I am a bit lost on why the database is so slow and what I should do to improve the speed. Have I done a stupid mistake in the setup or is the infrastructure just not good? Should I switch to a data warehouse solution such as amazon redshift?
PS: I am connecting to the db via pythons sqlite3 library and use the following code
def select_articles_by_year_and_sources(self, year, sources=None):
cur = self.conn.cursor()
rows = cur.execute(select_articles_by_year_and_sources_query.format(year, sources))
return iter(ResultIterator(rows))
conn = db.NewsDb(path_db) # connect to database
articles = list(conn.select_articles_by_year_and_sources(year, sources))
conn.close()
I just tried copying a 8GB file from the attach volume to my VM. It took 2m and 30sec with the bash cp command. I guess that means the bandwidth to the attached volume is quite slow?
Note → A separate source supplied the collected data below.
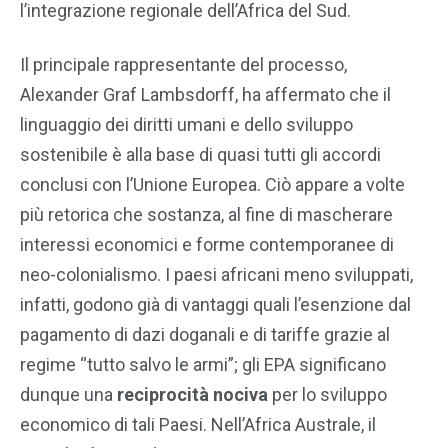
l’integrazione regionale dell’Africa del Sud.
Il principale rappresentante del processo,
Alexander Graf Lambsdorff, ha affermato che il
linguaggio dei diritti umani e dello sviluppo
sostenibile è alla base di quasi tutti gli accordi
conclusi con l’Unione Europea. Ciò appare a volte
più retorica che sostanza, al fine di mascherare
interessi economici e forme contemporanee di
neo-colonialismo. I paesi africani meno sviluppati,
infatti, godono già di vantaggi quali l’esenzione dal
pagamento di dazi doganali e di tariffe grazie al
regime “tutto salvo le armi”; gli EPA significano
dunque una
reciprocità nociva
per lo sviluppo
economico di tali Paesi. Nell’Africa Australe, il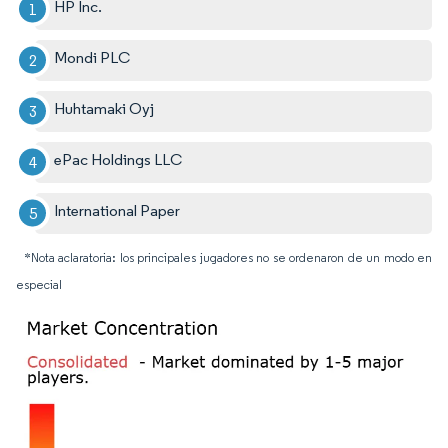
HP Inc.
Mondi PLC
Huhtamaki Oyj
ePac Holdings LLC
International Paper
*Nota aclaratoria: los principales jugadores no se ordenaron de un modo en
especial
如果你对这篇内容有疑问,欢迎到本站社区发帖提问 参与讨论,获取更多帮助,或者扫码二维码加入 Web 技术交流群。

绑定邮箱获取回复消息
由于您还没有绑定你的真实邮箱,如果其他用户或者作者回复了您的评论,将不能在第一时间通知您!
发布评论
评论(1)
您的查询计划表明,条款年和
source
- 正在使用条款中的两个列上的索引,因此您可能不会能够加快速度。但是,有可能取决于数据的分布,而不是在文章(source,source)
上使用索引,一个在articles(source,year)上
可能通过更快地修剪更多的行来更好。您可以尝试添加该新索引,然后运行
分析>分析>分析
在数据库中生成有关SQLite用来选择其认为会更好的索引的统计信息的统计信息。检查解释查询计划
输出之后,查看其是在使用新索引还是在旧索引上,然后删除任何索引(或使用新索引,在实践中是否较慢,掉下那个)。另一个选项是使用“ nofollow noreferrer”> sqlite 3命令行计划的
expert> .. expert> .. expert> .. expert> .. expert
>为查询生成索引建议,以查看在这种情况下的索引。
Your query plan shows that the index on the two columns in your
WHERE
clause -year
andsource
- is being used, so you might not be able to speed it up. It's possible, though, that depending on the distribution of your data, instead of having an index onarticles(year, source)
, one onarticles(source, year)
might be better by pruning out more rows faster.You can try adding that new index, and then running an
ANALYZE
on the database to generate statistics about the indexes that SQLite uses to pick which of several possible indexes it thinks will work better. Check theEXPLAIN QUERY PLAN
output after to see if it's using the new index or still on the old one, and then drop whichever index isn't being used (Or if it's slower in practice with the new index, drop that one).Another option is using the sqlite3 command line program's
.expert
command, which generates index suggestions for queries, to see what it comes up with in this case.